L’automne sera bien rempli pour Benoit Charette. Il sort à peine d’un marathon à l’Assemblée nationale : après plus de 100 heures de débats, les députés viennent de terminer l’étude détaillée de son projet de loi 44, qui réforme le Fonds vert. Le ministre aura le plein contrôle sur la cagnotte, et deux organismes, le Conseil de gestion du Fonds vert et Transition énergétique Québec, sont abolis. Le projet de loi « confère beaucoup de pouvoir » au ministre, mais il existe des « garde-fous », souligne-t-il. Un comité scientifique, dont tous les avis seront rendus publics, et le commissaire au développement durable veilleront au grain.

800 millions

Somme rapportée chaque année par le marché du carbone, système de plafonnement et d’échange de droits d’émission de GES entre les entreprises. Celui-ci finance en bonne partie le Fonds vert.

Après une mise aux enchères « dramatique » le printemps dernier, en pleine pandémie, « on n’est pas inquiets », maintenant, pour l’entrée de revenus, affirme le ministre.

Il souligne que ce marché constitue en soi « une contrainte qui existe déjà » pour les entreprises, tandis que les citoyens paient la note à la pompe à essence.
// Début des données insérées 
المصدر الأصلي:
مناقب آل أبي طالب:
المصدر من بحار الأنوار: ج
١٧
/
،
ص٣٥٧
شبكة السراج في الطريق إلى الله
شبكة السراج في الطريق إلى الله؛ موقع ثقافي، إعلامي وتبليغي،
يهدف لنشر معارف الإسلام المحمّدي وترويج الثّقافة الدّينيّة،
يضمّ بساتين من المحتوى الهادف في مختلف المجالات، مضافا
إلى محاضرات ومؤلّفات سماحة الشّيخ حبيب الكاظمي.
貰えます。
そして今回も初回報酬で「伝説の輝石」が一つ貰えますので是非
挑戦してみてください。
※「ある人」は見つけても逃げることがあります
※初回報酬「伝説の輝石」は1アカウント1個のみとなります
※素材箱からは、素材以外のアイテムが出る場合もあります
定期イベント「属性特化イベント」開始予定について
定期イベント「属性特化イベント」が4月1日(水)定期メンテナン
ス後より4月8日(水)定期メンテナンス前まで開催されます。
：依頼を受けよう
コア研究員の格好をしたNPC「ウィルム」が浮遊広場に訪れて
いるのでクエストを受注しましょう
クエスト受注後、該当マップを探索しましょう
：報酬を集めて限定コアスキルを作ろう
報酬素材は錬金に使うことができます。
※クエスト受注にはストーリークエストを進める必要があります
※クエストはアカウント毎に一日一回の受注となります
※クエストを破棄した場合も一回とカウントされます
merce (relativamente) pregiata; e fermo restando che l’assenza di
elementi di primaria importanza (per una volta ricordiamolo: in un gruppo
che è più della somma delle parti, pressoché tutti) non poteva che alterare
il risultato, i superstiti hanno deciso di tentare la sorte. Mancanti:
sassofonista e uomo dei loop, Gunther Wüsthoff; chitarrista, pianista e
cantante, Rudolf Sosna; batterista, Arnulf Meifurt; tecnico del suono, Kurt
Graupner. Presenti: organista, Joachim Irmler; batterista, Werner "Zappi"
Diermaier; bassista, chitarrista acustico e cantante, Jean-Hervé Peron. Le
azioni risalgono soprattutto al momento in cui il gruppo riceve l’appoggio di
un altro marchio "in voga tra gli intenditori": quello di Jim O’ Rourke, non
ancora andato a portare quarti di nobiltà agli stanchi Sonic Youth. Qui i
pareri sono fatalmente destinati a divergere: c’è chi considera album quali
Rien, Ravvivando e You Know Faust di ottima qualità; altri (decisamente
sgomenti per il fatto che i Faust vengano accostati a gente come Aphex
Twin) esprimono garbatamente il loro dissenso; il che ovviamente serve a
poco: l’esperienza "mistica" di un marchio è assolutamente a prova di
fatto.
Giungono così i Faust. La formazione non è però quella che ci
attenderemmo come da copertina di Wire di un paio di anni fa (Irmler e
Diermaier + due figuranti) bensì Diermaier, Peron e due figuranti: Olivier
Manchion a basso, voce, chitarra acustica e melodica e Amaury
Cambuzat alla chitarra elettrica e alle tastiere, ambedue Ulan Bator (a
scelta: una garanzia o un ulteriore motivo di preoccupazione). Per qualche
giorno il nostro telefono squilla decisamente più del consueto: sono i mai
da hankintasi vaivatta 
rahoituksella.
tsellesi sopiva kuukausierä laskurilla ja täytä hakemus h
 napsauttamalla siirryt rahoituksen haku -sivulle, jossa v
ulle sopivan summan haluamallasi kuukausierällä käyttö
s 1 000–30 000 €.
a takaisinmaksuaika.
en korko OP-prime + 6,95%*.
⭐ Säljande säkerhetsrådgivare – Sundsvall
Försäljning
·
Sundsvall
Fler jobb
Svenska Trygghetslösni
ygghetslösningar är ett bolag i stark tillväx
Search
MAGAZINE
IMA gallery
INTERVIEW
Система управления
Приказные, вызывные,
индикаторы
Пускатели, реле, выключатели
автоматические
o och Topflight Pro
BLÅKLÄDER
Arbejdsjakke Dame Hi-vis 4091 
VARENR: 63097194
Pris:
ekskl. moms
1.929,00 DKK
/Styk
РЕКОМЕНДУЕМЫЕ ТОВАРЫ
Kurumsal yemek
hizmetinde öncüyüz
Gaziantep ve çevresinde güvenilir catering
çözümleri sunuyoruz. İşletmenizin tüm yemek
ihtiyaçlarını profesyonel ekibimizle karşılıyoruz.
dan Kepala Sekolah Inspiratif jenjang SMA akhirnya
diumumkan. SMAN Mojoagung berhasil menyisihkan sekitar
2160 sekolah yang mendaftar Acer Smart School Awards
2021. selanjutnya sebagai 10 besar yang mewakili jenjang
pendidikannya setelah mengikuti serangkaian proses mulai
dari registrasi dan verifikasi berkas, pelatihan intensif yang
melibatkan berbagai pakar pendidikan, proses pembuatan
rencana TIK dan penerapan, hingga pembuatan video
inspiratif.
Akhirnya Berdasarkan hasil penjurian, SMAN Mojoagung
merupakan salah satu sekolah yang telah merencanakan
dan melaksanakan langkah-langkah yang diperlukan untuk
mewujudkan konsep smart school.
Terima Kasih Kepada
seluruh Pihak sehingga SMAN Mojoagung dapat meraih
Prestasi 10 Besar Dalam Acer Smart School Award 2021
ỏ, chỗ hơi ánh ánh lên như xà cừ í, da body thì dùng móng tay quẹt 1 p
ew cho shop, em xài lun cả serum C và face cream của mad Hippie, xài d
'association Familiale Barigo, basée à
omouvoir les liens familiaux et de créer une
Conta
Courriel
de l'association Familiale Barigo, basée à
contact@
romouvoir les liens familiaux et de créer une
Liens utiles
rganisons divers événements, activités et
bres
Il n’est pas nécessaire d’ajouter des mesures plus coercitives, selon lui.

Après l’adoption du projet de loi 44, Benoit Charette passera aux consultations sur un autre texte législatif, concernant les aires protégées, celui-là (le projet de loi 46). Le Québec accuse un retard dans la création de tels territoires.
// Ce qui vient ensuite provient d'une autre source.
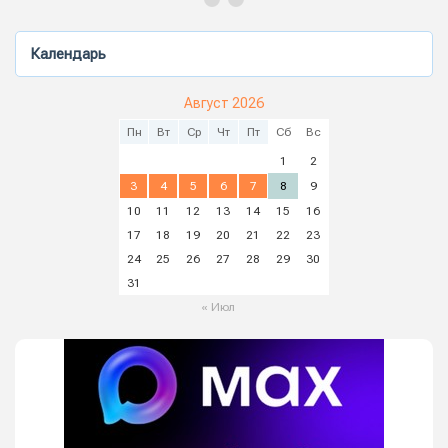
Календарь
Август 2026
Пн
Вт
Ср
Чт
Пт
Сб
Вс
1
2
3
4
5
6
7
8
9
10
11
12
13
14
15
16
17
18
19
20
21
22
23
24
25
26
27
28
29
30
31
« Июл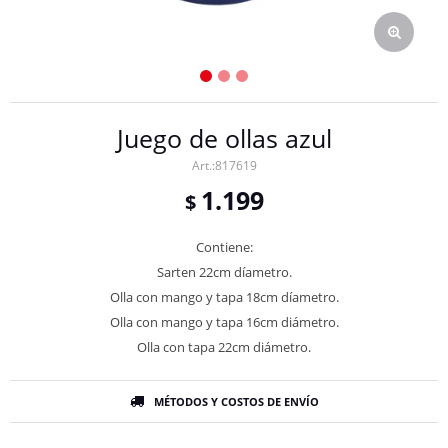
Juego de ollas azul
817619
1.199
$
Contiene:
Sarten 22cm díametro.
Olla con mango y tapa 18cm díametro.
Olla con mango y tapa 16cm diámetro.
Olla con tapa 22cm diámetro.
MÉTODOS Y COSTOS DE ENVÍO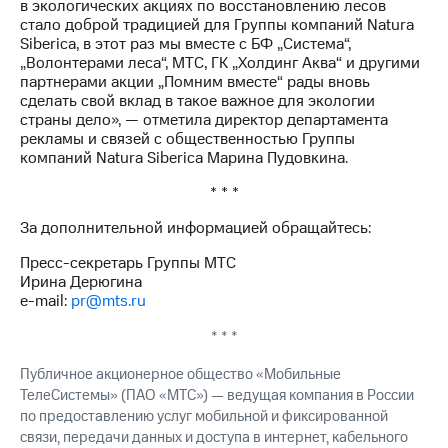
в экологических акциях по восстановлению лесов
выкупа
стало доброй традицией для Группы компаний Natura
акций
Siberica, в этот раз мы вместе с БФ „Система“,
Дивиденды
„Волонтерами леса“, МТС, ГК „Холдинг Аква“ и другими
Рынок
партнерами акции „Помним вместе“ рады вновь
облигаций
сделать свой вклад в такое важное для экологии
страны дело», — отметила директор департамента
Описание
рекламы и связей с общественностью Группы
Еврооблигации-2023
компаний Natura Siberica Марина Пудовкина.
Уведомление
о
* * *
погашении
именных
За дополнительной информацией обращайтесь:
облигаций
Другое
Пресс-секретарь Группы МТС
Ирина Дерюгина
Регистратор
e-mail:
pr@mts.ru
Реквизиты
Контакты
* * *
йчивое развитие
Публичное акционерное общество «Мобильные
и деловая этика
На главную
ТелеСистемы» (ПАО «МТС») — ведущая компания в России
по предоставлению услуг мобильной и фиксированной
связи, передачи данных и доступа в интернет, кабельного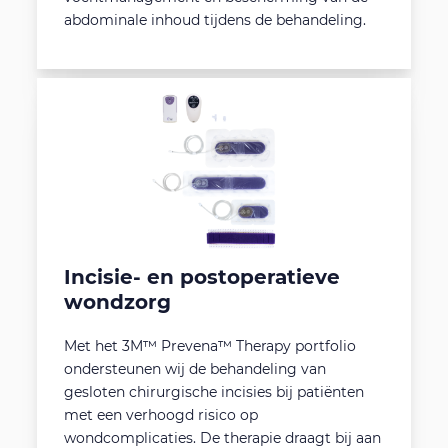
abdominale inhoud tijdens de behandeling.
Incisie- en postoperatieve
wondzorg
Met het 3M™ Prevena™ Therapy portfolio
ondersteunen wij de behandeling van
gesloten chirurgische incisies bij patiënten
met een verhoogd risico op
wondcomplicaties. De therapie draagt bij aan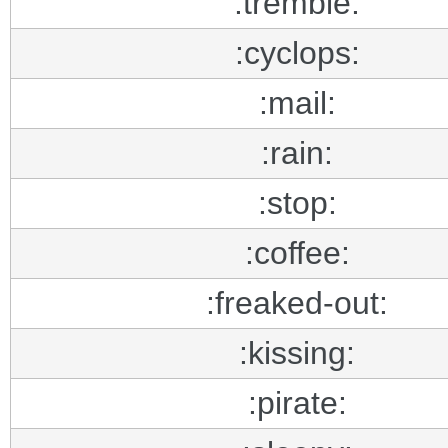
:tremble:
:cyclops:
:mail:
:rain:
:stop:
:coffee:
:freaked-out:
:kissing:
:pirate: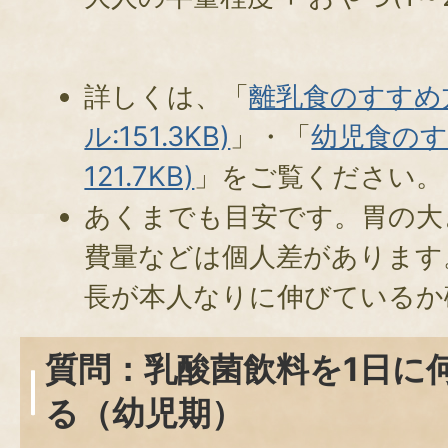
詳しくは、「
離乳食のすす
め
ル:151.3KB)
」・「
幼児食のすす
121.7KB)
」をご覧ください。
あくまでも目安です。胃の大
費量などは個人差があります
長が本人なりに伸びているか
質問：乳酸菌飲料を1日に
る（幼児期）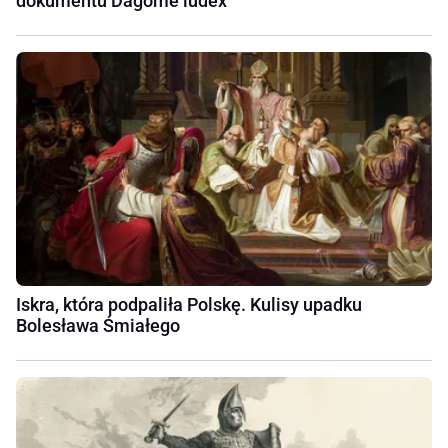
dokumentu Dagome iudex
Iskra, która podpaliła Polskę. Kulisy upadku
Bolesława Śmiałego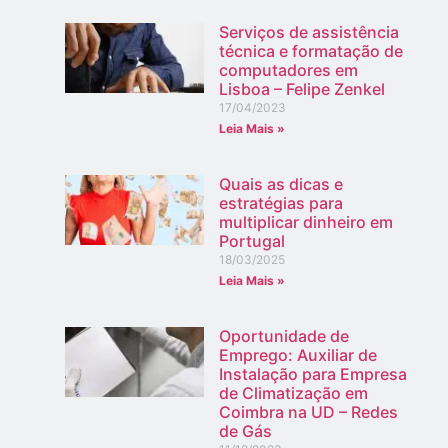
Serviços de assistência
técnica e formatação de
computadores em
Lisboa – Felipe Zenkel
17/04/2023
Leia Mais »
Quais as dicas e
estratégias para
multiplicar dinheiro em
Portugal
18/03/2025
Leia Mais »
Oportunidade de
Emprego: Auxiliar de
Instalação para Empresa
de Climatização em
Coimbra na UD – Redes
de Gás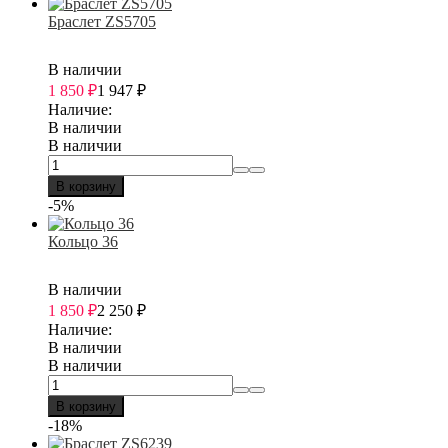
Браслет ZS5705
В наличии
1 850
₽
1 947
₽
Наличие:
В наличии
В наличии
В корзину
-5%
Кольцо 36
В наличии
1 850
₽
2 250
₽
Наличие:
В наличии
В наличии
В корзину
-18%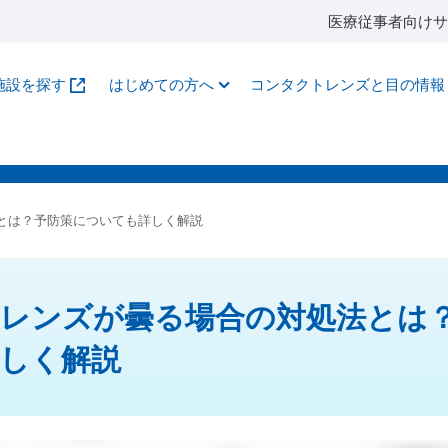
医療従事者向けサ
施設を探す
はじめての方へ
コンタクトレンズと目の情報
とは？予防策についても詳しく解説
レンズが曇る場合の対処法とは
しく解説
Le ministre déposera également un projet de loi pour instaurer une consigne de 25 cents sur les bouteilles de vin et de spiritueux et de 10 cents sur tous les contenants de boisson prête à boire de 100 ml à 2 L — comme les bouteilles d’eau et de jus en plastique ainsi que les cartons de lait. La mesure entrera en vigueur progressivement à compter de l’automne 2022, après les élections générales.